Classic French Omelette

Pepin's benchmark of technique: a pale, creamy, unbrowned rolled omelette cooked fast over medium-high heat.

Jacques Pepin · Breakfast · French · Comfort

Classic French Omelette
Prep 5 minutes
Cook 2 minutes
Serves 1
Level Medium

Pepin’s benchmark of technique: a pale, creamy, unbrowned rolled omelette cooked fast over medium-high heat.

Ingredients

  • 3 large eggs
  • Pinch of salt

Pinch of freshly ground black pepper

  • 1 tablespoon unsalted butter
  • 1 teaspoon chopped fresh chives or parsley (optional)

Directions

  1. Crack the eggs into a bowl, add the salt and pepper, and beat vigorously with a fork until the whites and yolks are fully blended and slightly frothy.
  2. Heat an 8-inch nonstick skillet over medium-high heat and add the butter; swirl it as it foams until it just stops sizzling, coating the pan.
  3. Pour in the eggs.

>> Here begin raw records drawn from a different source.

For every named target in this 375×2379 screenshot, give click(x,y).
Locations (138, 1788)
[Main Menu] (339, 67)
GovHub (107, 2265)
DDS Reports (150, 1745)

Immediately stir rapidly with the back of a fork in a circular motion while shaking the pan, keeping the eggs moving to form small, soft curds.
  4. When the eggs are mostly set but the surface is still moist and creamy (about 30 seconds), stop stirring and let it set for a few seconds.
  5. Tilt the pan away from you and use the fork to fold the far edge of the omelette over toward the center, then roll it onto itself.
  6. Roll the omelette out onto a warm plate so the seam is underneath, rub the top with a little butter for shine, garnish with herbs, and serve at once.

Notes

Adapted from Jacques Pepin’s classic French omelette, the dish he uses to judge a cook’s technique.